Por Miguel Angel Forte

Nacido en Francia de padres judíos vieneses, el autor tuvo desde su infancia una formación privilegiada que lo puso en contacto con los clásicos de la literatura de manera temprana. Al estallar la Segunda Guerra Mundial, junto a su familia emigran a la ciudad de New York, aunque luego retornará a Europa.

En esta breve semblanza presentaré lo que Steiner, maestro de la literatura comparada, me enseñó. Otro maestro, Jaime Rest – perseguido por social demócrata y estudioso del prohibidísimo en aquel entonces Alicia en el país de las maravillas– me lo dio a conocer en la clandestinidad de un grupo de estudio sobre historia del teatro, en la época de la dictadura, allá por el año 1976. De alguna manera, con Jaime y les compañeres estábamos demostrando la razón que tenía Steiner, que nunca pudo comprender el nazismo de Heiddeger, cuando decía que el totalitarismo era reacio a la literatura en general.

Fue entonces que  Jaime, crítico literario especialista en literatura inglesa y adjunto de Borges en Filo,  nos trajo su obra “La muerte de la tragedia”, escrita  para obtener su doctorado en Oxford. Allí es posible ver como, según Steiner, es el cristianismo (clave para la comprensión de Europa y la cultura occidental) quien, con su promesa de recompensa en el más allá, disuelve la tragedia. Como decía Rousseau, ya no serán los dioses los que combaten por los hombres sino los hombres los que combaten por la gracia de Dios.

Sostiene allí, entonces,  que después de las tragedias clásicas (como Edipo por ejemplo, que, como decía Hegel, asume la culpa en toda la extensión del acto) el genio trágico es reacio a reaparecer en nuestra cultura, cuando el destino comienza a ser reemplazado por la voluntad de la condición humana. Esto sería así aunque reaparezca en los momentos más trascendentes de la historia de la literatura moderna de la mano de autores como Shakespeare o Becket. Se tratará, no obstante, de una tragedia particular, aquella producida por la reclusión en la subjetividad, bajo las formas de la incertidumbre de Hamlet o de los personajes Vladimir y Estragón en Esperando a Godot.

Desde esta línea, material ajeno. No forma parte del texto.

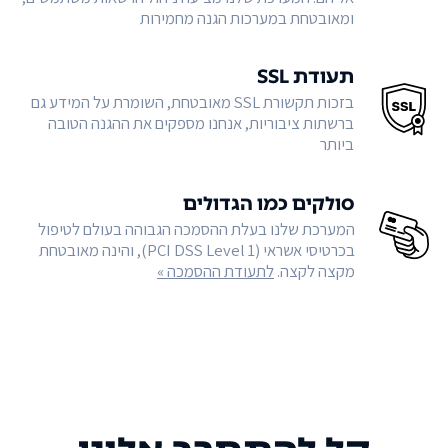
ומאובטחת במערכות הגנה מחמירות
תעודת SSL
בזכות תקשורת SSL מאובטחת, השומרת על המידע גם
ברשתות ציבוריות, אנחנו מספקים את ההגנה הטובה
ביותר
סולקים כמו הגדולים
המערכת שלנו בעלת ההסמכה הגבוהה בעולם לטיפול
בכרטיסי אשראי (PCI DSS Level 1), והינה מאובטחת
מקצה לקצה.
לתעודת ההסמכה »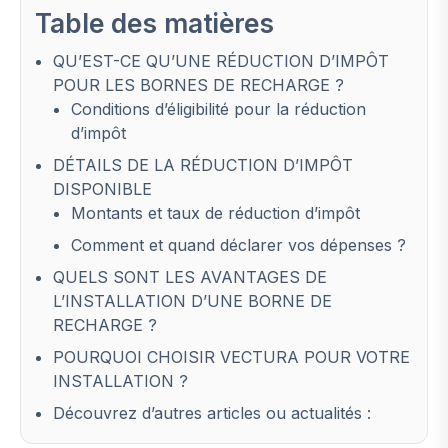
Table des matières
QU’EST-CE QU’UNE RÉDUCTION D’IMPÔT
POUR LES BORNES DE RECHARGE ?
Conditions d’éligibilité pour la réduction
d’impôt
DÉTAILS DE LA RÉDUCTION D’IMPÔT
DISPONIBLE
Montants et taux de réduction d’impôt
Comment et quand déclarer vos dépenses ?
QUELS SONT LES AVANTAGES DE
L’INSTALLATION D’UNE BORNE DE
RECHARGE ?
POURQUOI CHOISIR VECTURA POUR VOTRE
INSTALLATION ?
Découvrez d’autres articles ou actualités :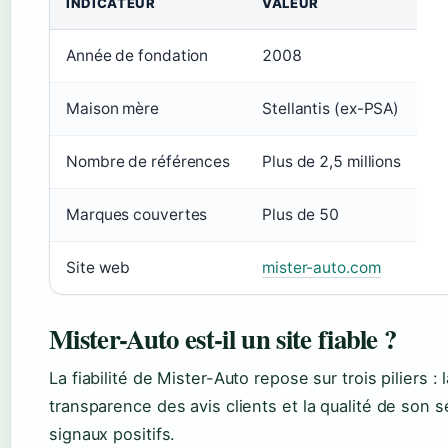
INDICATEUR
VALEUR
Année de fondation
2008
Maison mère
Stellantis (ex-PSA)
Nombre de références
Plus de 2,5 millions
Marques couvertes
Plus de 50
Site web
mister-auto.com
Mister-Auto est-il un site fiable ?
La fiabilité de Mister-Auto repose sur trois piliers : 
transparence des avis clients et la qualité de son
signaux positifs.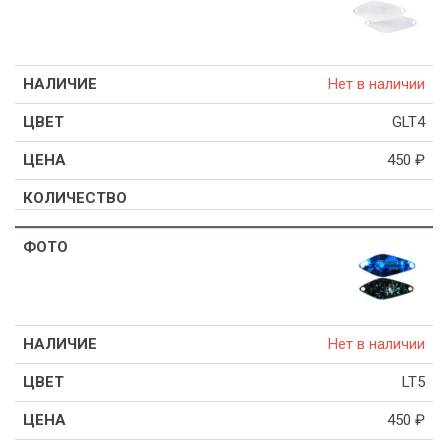
Нет в наличии
GLT4
450
₽
Нет в наличии
LT5
450
₽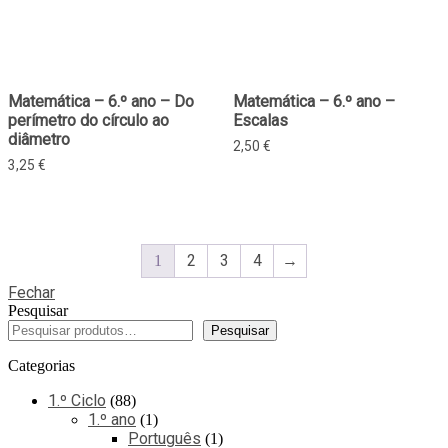
Matemática – 6.º ano – Do
Matemática – 6.º ano –
perímetro do círculo ao
Escalas
diâmetro
2,50
€
3,25
€
2
3
4
→
1
Fechar
Pesquisar
Pesquisar
Categorias
1.º Ciclo
88
1.º ano
1
Português
1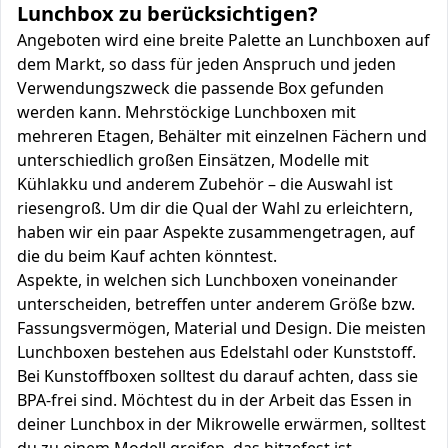
Lunchbox zu berücksichtigen?
Angeboten wird eine breite Palette an Lunchboxen auf
dem Markt, so dass für jeden Anspruch und jeden
Verwendungszweck die passende Box gefunden
werden kann. Mehrstöckige Lunchboxen mit
mehreren Etagen, Behälter mit einzelnen Fächern und
unterschiedlich großen Einsätzen, Modelle mit
Kühlakku und anderem Zubehör – die Auswahl ist
riesengroß. Um dir die Qual der Wahl zu erleichtern,
haben wir ein paar Aspekte zusammengetragen, auf
die du beim Kauf achten könntest.
Aspekte, in welchen sich Lunchboxen voneinander
unterscheiden, betreffen unter anderem Größe bzw.
Fassungsvermögen, Material und Design. Die meisten
Lunchboxen bestehen aus Edelstahl oder Kunststoff.
Bei Kunstoffboxen solltest du darauf achten, dass sie
BPA-frei sind. Möchtest du in der Arbeit das Essen in
deiner Lunchbox in der Mikrowelle erwärmen, solltest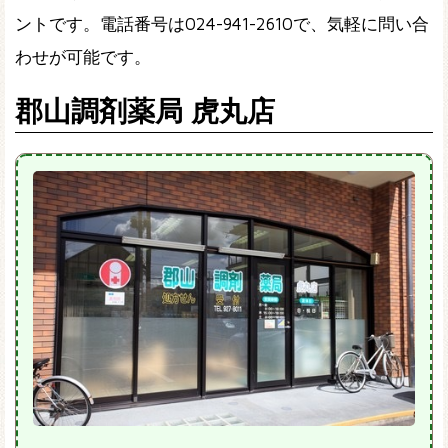
ントです。電話番号は024-941-2610で、気軽に問い合
わせが可能です。
郡山調剤薬局 虎丸店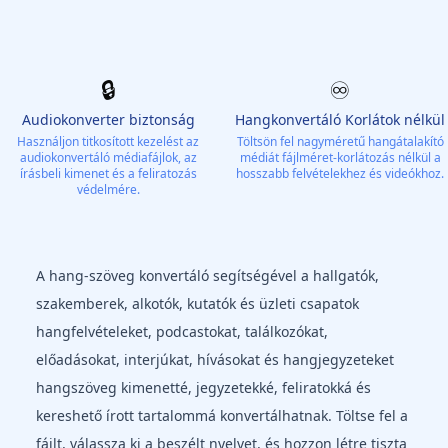
🔒
♾️
Audiokonverter biztonság
Hangkonvertáló Korlátok nélkül
Használjon titkosított kezelést az
Töltsön fel nagyméretű hangátalakító
audiokonvertáló médiafájlok, az
médiát fájlméret-korlátozás nélkül a
írásbeli kimenet és a feliratozás
hosszabb felvételekhez és videókhoz.
védelmére.
A hang-szöveg konvertáló segítségével a hallgatók,
szakemberek, alkotók, kutatók és üzleti csapatok
hangfelvételeket, podcastokat, találkozókat,
előadásokat, interjúkat, hívásokat és hangjegyzeteket
hangszöveg kimenetté, jegyzetekké, feliratokká és
kereshető írott tartalommá konvertálhatnak. Töltse fel a
fájlt, válassza ki a beszélt nyelvet, és hozzon létre tiszta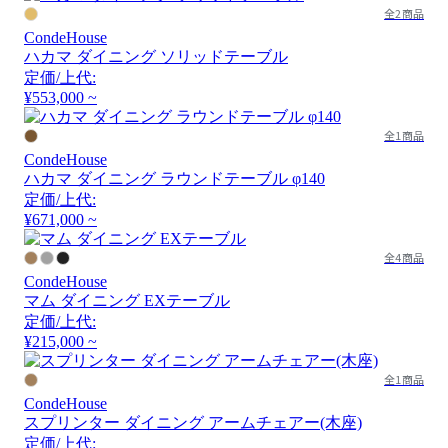
全2商品
CondeHouse
ハカマ ダイニング ソリッドテーブル
定価/上代:
¥553,000 ~
全1商品
CondeHouse
ハカマ ダイニング ラウンドテーブル φ140
定価/上代:
¥671,000 ~
全4商品
CondeHouse
マム ダイニング EXテーブル
定価/上代:
¥215,000 ~
全1商品
CondeHouse
スプリンター ダイニング アームチェアー(木座)
定価/上代:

Pero quizá lo más importante que Rest compartía con nosotres y transmitía en sus clases era que Occidente, al fin, navega en la ambigüedad, palabra que pronunciaba con frecuencia, y lo único que nos queda finalmente, es comparar como Steiner  enseñaba, las incertidumbres de los puntos de vista que se despliegan a lo ancho y a lo largo de la cultura occidental, precisamente.

En tal sentido, entonces, no nos quedaría  otra opción entonces que leer, estudiar y comparar. Pero pareciera ser que hoy solo hay tiempo de paper, cuando la sociedad se presenta algo reacia con el formato erudito a lo Steiner. En tal sentido se puede decir que se marchó con Steiner -que decía con frecuencia, parafraseando a Becket, “Yo intento fracasar mejor”- el último custodio de nuestra cultura. Lo que nos transmite en sus obras (entre las que se encuentran por ejemplo, además de la ya mencionada,  Lenguaje y Silencio o Presencias Reales) es la impronta de una sutil  voluntad pedagógica y de un profundo amor al conocimiento. Por otra parte, como todo gran docente, traza con entusiasmo  atajos racionales para el conocimiento y desde luego, muestra la posibilidad de tomar por otros caminos que, como diría Weber, otro militante de la «cultura occidental», solo sería posible en Occidente cuando en el renacimiento estallan las distintas esferas de valor, producto al fin de un proceso abierto en la Edad Media.